TASK INSTRUCTIONS –
Below is a block of entries; repeat exactly the lines starting at the line that contains "de terrenos, sobrando" and ending at the line that contains "Do nagłego zatrzymania", both included.

____________________

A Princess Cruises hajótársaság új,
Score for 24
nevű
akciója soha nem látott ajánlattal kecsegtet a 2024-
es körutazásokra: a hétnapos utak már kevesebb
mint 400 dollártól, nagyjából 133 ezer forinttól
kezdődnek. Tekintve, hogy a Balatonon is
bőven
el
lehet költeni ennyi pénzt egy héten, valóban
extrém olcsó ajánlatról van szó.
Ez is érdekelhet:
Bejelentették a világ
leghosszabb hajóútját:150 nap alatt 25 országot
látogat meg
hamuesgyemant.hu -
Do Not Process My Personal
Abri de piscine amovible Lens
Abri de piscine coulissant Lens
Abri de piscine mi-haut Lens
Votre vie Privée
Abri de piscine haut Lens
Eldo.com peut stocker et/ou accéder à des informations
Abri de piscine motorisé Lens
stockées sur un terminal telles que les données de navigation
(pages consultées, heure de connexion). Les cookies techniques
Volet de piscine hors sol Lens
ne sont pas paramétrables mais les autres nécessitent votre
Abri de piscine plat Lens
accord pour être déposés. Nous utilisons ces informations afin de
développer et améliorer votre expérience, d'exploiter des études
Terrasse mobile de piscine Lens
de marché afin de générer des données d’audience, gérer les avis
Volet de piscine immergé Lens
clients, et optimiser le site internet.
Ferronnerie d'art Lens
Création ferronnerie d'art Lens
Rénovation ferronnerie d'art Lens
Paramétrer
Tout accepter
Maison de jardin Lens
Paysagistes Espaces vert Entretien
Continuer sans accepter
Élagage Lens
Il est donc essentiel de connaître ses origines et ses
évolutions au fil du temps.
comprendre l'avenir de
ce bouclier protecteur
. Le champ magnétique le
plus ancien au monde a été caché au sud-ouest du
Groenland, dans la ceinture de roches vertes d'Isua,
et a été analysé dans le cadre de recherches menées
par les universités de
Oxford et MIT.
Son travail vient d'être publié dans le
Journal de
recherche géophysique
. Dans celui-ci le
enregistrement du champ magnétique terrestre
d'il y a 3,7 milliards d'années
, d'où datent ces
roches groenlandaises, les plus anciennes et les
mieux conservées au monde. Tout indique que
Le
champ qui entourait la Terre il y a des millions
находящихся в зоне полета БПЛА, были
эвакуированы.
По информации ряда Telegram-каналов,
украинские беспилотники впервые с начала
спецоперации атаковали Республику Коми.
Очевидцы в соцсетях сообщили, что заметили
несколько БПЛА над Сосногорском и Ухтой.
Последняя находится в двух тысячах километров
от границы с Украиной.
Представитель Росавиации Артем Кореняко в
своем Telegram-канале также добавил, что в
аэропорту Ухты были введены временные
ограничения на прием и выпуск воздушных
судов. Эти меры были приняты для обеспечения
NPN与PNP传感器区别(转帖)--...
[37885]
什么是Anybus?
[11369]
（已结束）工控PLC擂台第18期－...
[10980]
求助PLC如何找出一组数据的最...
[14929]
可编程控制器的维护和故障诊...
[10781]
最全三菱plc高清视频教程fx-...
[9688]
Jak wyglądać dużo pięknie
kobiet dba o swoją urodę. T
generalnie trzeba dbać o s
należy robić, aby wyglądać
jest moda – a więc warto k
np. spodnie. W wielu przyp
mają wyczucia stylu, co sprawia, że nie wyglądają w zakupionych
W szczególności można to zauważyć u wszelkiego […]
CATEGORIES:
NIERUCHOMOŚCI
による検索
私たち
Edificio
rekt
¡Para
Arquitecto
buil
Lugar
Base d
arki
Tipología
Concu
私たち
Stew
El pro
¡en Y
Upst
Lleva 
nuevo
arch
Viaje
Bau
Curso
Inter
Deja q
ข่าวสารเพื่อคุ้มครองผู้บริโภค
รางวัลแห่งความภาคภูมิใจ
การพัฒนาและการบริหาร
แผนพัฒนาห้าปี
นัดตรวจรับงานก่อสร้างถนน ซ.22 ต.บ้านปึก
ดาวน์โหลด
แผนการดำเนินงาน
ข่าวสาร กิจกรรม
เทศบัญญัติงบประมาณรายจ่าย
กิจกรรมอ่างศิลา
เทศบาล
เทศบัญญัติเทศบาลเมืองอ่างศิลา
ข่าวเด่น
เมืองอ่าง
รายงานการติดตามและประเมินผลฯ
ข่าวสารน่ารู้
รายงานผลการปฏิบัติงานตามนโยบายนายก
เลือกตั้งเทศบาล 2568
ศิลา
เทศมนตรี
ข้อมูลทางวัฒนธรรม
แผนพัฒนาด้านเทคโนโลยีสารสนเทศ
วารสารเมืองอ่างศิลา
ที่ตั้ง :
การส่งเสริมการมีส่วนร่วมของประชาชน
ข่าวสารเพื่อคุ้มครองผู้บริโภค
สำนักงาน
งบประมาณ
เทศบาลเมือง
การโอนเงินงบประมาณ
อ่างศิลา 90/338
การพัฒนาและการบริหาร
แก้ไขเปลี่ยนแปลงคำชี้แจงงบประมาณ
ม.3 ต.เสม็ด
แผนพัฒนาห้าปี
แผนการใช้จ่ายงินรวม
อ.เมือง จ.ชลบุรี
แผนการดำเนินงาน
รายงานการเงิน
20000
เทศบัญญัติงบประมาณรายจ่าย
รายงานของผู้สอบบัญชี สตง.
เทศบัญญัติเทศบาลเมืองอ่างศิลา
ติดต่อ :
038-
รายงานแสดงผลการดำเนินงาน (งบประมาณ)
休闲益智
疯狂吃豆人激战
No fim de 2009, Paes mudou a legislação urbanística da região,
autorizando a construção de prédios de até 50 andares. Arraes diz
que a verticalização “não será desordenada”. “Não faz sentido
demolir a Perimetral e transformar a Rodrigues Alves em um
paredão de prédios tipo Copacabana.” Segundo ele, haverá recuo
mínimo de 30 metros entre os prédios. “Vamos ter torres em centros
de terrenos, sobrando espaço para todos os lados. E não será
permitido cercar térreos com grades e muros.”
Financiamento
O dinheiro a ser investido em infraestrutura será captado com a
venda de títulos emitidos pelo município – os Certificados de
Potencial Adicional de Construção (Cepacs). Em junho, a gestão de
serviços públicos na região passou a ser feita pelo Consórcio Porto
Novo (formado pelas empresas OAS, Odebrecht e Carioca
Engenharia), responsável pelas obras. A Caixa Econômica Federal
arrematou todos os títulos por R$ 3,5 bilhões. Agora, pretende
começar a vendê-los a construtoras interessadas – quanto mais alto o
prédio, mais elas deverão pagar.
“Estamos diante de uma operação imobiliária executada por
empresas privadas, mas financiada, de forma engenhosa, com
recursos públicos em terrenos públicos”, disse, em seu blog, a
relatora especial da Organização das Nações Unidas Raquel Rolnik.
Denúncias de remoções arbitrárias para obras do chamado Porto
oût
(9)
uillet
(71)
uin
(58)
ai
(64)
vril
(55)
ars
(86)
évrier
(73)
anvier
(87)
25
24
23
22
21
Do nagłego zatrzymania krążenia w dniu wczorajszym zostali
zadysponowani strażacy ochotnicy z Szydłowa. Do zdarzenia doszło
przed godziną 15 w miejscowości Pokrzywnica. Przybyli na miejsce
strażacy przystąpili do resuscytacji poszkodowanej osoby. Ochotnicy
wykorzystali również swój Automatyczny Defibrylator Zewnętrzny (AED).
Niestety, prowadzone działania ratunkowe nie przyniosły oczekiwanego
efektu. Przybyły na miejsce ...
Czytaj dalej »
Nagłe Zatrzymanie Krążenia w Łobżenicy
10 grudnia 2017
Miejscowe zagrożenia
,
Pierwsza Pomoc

____________________

ANSWER FOR THIS EXERCISE –
de terrenos, sobrando espaço para todos os lados. E não será
permitido cercar térreos com grades e muros.”
Financiamento
O dinheiro a ser investido em infraestrutura será captado com a
venda de títulos emitidos pelo município – os Certificados de
Potencial Adicional de Construção (Cepacs). Em junho, a gestão de
serviços públicos na região passou a ser feita pelo Consórcio Porto
Novo (formado pelas empresas OAS, Odebrecht e Carioca
Engenharia), responsável pelas obras. A Caixa Econômica Federal
arrematou todos os títulos por R$ 3,5 bilhões. Agora, pretende
começar a vendê-los a construtoras interessadas – quanto mais alto o
prédio, mais elas deverão pagar.
“Estamos diante de uma operação imobiliária executada por
empresas privadas, mas financiada, de forma engenhosa, com
recursos públicos em terrenos públicos”, disse, em seu blog, a
relatora especial da Organização das Nações Unidas Raquel Rolnik.
Denúncias de remoções arbitrárias para obras do chamado Porto
oût
(9)
uillet
(71)
uin
(58)
ai
(64)
vril
(55)
ars
(86)
évrier
(73)
anvier
(87)
25
24
23
22
21
Do nagłego zatrzymania krążenia w dniu wczorajszym zostali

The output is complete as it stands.